In one commercial shoot, Sunny gets attacked by the troupe again, nearly killing him, during which Zhang manages to subdue Sunny and drink his blood. But to his shock, the blood doesn't heal him but instead accelerates the mutation. The couple manage to escape with Sunny but Xiuhua dies from her injuries. Sun agrees to train Sunny to help him in Zhang and the other surviving mutant. Meanwhile, Zhang is smitten by Angel and asks her to come to him. Angel agrees to meet him at a hotel which is actually a police trap. However Zhang kills several officers and is then confronted by Sunny. Sun manages to kill Zhang's mutant cousin by a suicide explosion.

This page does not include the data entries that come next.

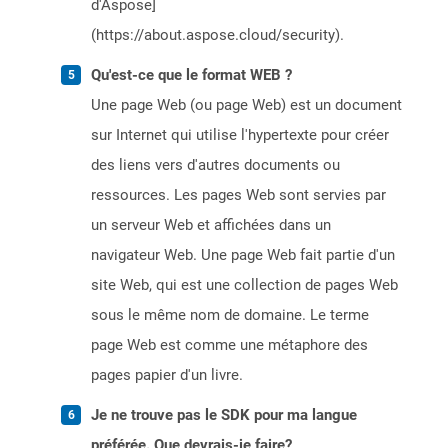
d'Aspose]
(https://about.aspose.cloud/security).
Qu'est-ce que le format WEB ?
Une page Web (ou page Web) est un document
sur Internet qui utilise l'hypertexte pour créer
des liens vers d'autres documents ou
ressources. Les pages Web sont servies par
un serveur Web et affichées dans un
navigateur Web. Une page Web fait partie d'un
site Web, qui est une collection de pages Web
sous le même nom de domaine. Le terme
page Web est comme une métaphore des
pages papier d'un livre.
Je ne trouve pas le SDK pour ma langue
préférée. Que devrais-je faire?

Sunny kills Zhang by using his knife throwing skills when Zhang injures Angel.

Angel and Sunny now are living happily together and they have a son.

==Cast==
- Aaron Kwok as Sunny Lee
- Shu Qi as Angel Chan
- Collin Chou as Zhang Dachu
- Zhang Jingchu as Zheng Xiuhua
- Jacky Wu as Sun Hao

==Release==
The film was released in Hong Kong on 12 August 2010.